Editor’s Note: Americans United has launched a new Action Network to provide support and tools for members and allies who want to be more active in efforts to protect and defend separation of religion and government. AU Outreach and Engagement Manager David Morris recently discussed the new network with Church & State Editor Rob Boston.
Q. Americans United is launching a new Action Network. What can you tell us about this network? What will it do, and how will it operate?
Morris: The AU Action Network (AU-AN for short) is a new program we launched in January to give our supporters concrete actions they can take to help further the cause of church-state separation.
One question that we often hear from people is: Besides donating, what more can I do to help AU fulfill its mission? Joining the AU-AN is the answer.
As part of the AU-AN, people will receive email messages with opportunities to build skills and take a specific action. The kinds of actions will vary, but they will include things like contacting legislators, doing outreach, educating people and participating in meetings, trainings and briefings.
Q. How can people get involved in the network?
Morris: Visit au.org/action to sign up! When you sign up, you’ll receive an email with actions you can take right away.
We know our supporters are busy so we’ll be working with our policy and legal teams to choose 6-12 actions each year that will have the biggest impact possible.
Q. You’ve worked at Americans United for 22 years. How has AU’s outreach and engagement evolved over that time period?
Morris: When I started working for AU in 1998, the modern internet was still relatively new, as was AU’s Department for Outreach and Engagement – it was called the Field Department at that time. Our focus was on growing and supporting our networks of chapters, faith and secular groups, students and local activists throughout the country. While that focus remains essentially the same, our tactics have evolved as have the ways people organize, activate and make change in our country.
In the old days, a lot of our correspondence was done either over the phone or by postal mail. Now with email, social media, smartphones and various apps, we’re able to communicate with each other — and our communities and lawmakers — more quickly and efficiently.

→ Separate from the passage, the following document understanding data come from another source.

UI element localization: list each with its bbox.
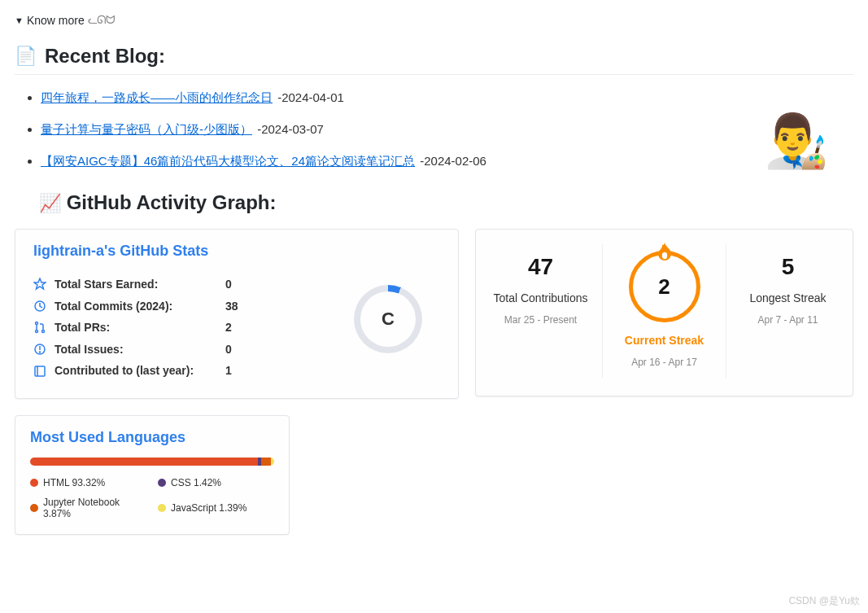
streak-longest: 5 Longest Streak Apr 7 - Apr 11	[726, 244, 849, 378]
grade-ring: C	[354, 285, 422, 353]
artist-emoji-icon: 👨‍🎨	[764, 111, 829, 172]
history-icon	[33, 300, 46, 313]
languages-legend: HTML 93.32% CSS 1.42% Jupyter Notebook 3…	[30, 477, 274, 519]
triangle-down-icon: ▼	[15, 15, 24, 25]
stat-row-prs: Total PRs: 2	[33, 317, 354, 339]
svg-point-4	[42, 331, 45, 333]
blog-item: 【网安AIGC专题】46篇前沿代码大模型论文、24篇论文阅读笔记汇总 -2024…	[41, 145, 853, 177]
know-more-toggle[interactable]: ▼ Know more ᓚᘏᗢ	[15, 13, 853, 27]
lang-item-html: HTML 93.32%	[30, 477, 146, 488]
lang-item-js: JavaScript 1.39%	[158, 497, 274, 519]
pull-request-icon	[33, 321, 46, 334]
total-contrib-num: 47	[482, 254, 599, 280]
lang-dot-icon	[158, 504, 166, 512]
svg-point-8	[661, 252, 666, 259]
star-icon	[33, 278, 46, 291]
languages-card: Most Used Languages HTML 93.32% CSS 1.42…	[15, 415, 290, 535]
stat-row-commits: Total Commits (2024): 38	[33, 296, 354, 317]
document-icon: 📄	[15, 46, 37, 67]
activity-graph-title: GitHub Activity Graph:	[67, 191, 277, 213]
svg-point-6	[40, 352, 41, 352]
current-streak-label: Current Streak	[606, 334, 722, 347]
languages-title: Most Used Languages	[30, 429, 274, 446]
repo-icon	[33, 365, 46, 378]
activity-graph-heading: 📈 GitHub Activity Graph:	[39, 191, 853, 214]
blog-date: -2024-03-07	[257, 122, 324, 136]
lang-dot-icon	[30, 504, 38, 512]
lang-dot-icon	[30, 479, 38, 487]
lang-item-jupyter: Jupyter Notebook 3.87%	[30, 497, 146, 519]
streak-current: 2 Current Streak Apr 16 - Apr 17	[602, 244, 726, 378]
total-contrib-label: Total Contributions	[482, 291, 599, 304]
streak-total: 47 Total Contributions Mar 25 - Present	[479, 244, 602, 378]
languages-bar	[30, 458, 274, 466]
blog-date: -2024-02-06	[420, 154, 486, 168]
svg-point-3	[36, 331, 38, 333]
stat-row-contributed: Contributed to (last year): 1	[33, 360, 354, 382]
fire-ring-icon: 2	[629, 251, 700, 322]
blog-link[interactable]: 【网安AIGC专题】46篇前沿代码大模型论文、24篇论文阅读笔记汇总	[41, 154, 415, 168]
blog-link[interactable]: 四年旅程，一路成长——小雨的创作纪念日	[41, 90, 273, 104]
flame-icon	[656, 242, 673, 261]
current-streak-sub: Apr 16 - Apr 17	[606, 357, 722, 368]
know-more-label: Know more	[27, 14, 85, 27]
stats-card-title: lightrain-a's GitHub Stats	[33, 243, 208, 260]
lang-item-css: CSS 1.42%	[158, 477, 274, 488]
blog-list: 四年旅程，一路成长——小雨的创作纪念日 -2024-04-01 量子计算与量子密…	[15, 81, 853, 177]
stat-row-stars: Total Stars Earned: 0	[33, 274, 354, 296]
longest-streak-num: 5	[730, 254, 846, 280]
svg-point-2	[36, 322, 38, 325]
blog-item: 四年旅程，一路成长——小雨的创作纪念日 -2024-04-01	[41, 81, 853, 113]
stat-row-issues: Total Issues: 0	[33, 339, 354, 361]
blog-link[interactable]: 量子计算与量子密码（入门级-少图版）	[41, 122, 252, 136]
lang-dot-icon	[158, 479, 166, 487]
streak-card: 47 Total Contributions Mar 25 - Present …	[475, 229, 853, 396]
github-stats-card: lightrain-a's GitHub Stats Total Stars E…	[15, 229, 459, 399]
longest-streak-sub: Apr 7 - Apr 11	[730, 314, 846, 326]
blog-date: -2024-04-01	[277, 90, 344, 104]
current-streak-num: 2	[658, 274, 670, 300]
grade-letter: C	[360, 291, 416, 347]
blog-item: 量子计算与量子密码（入门级-少图版） -2024-03-07	[41, 113, 853, 145]
recent-blog-title: Recent Blog:	[45, 45, 165, 68]
chart-icon: 📈	[39, 193, 61, 213]
longest-streak-label: Longest Streak	[730, 291, 846, 304]
recent-blog-heading: 📄 Recent Blog:	[15, 45, 853, 75]
total-contrib-sub: Mar 25 - Present	[482, 314, 599, 326]
svg-rect-7	[35, 366, 45, 376]
cat-ascii-icon: ᓚᘏᗢ	[88, 13, 115, 27]
svg-marker-0	[34, 278, 46, 289]
issues-icon	[33, 343, 46, 356]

Recently, we’ve shifted from building formal chapters to less formal models of volunteer engagement, like the Action Network and network groups. Many of our former chapters that were less active or that struggled to find new volunteer leaders have decided to transition to the network model. Those former chapter leaders are among some of the first to join the AU-AN. We even have our first network group that evolved out of a chapter. They’ve been meeting monthly. So while we aren’t forming new chapters, people can still create and join similar network groups or remain engaged as individuals in the Action Network.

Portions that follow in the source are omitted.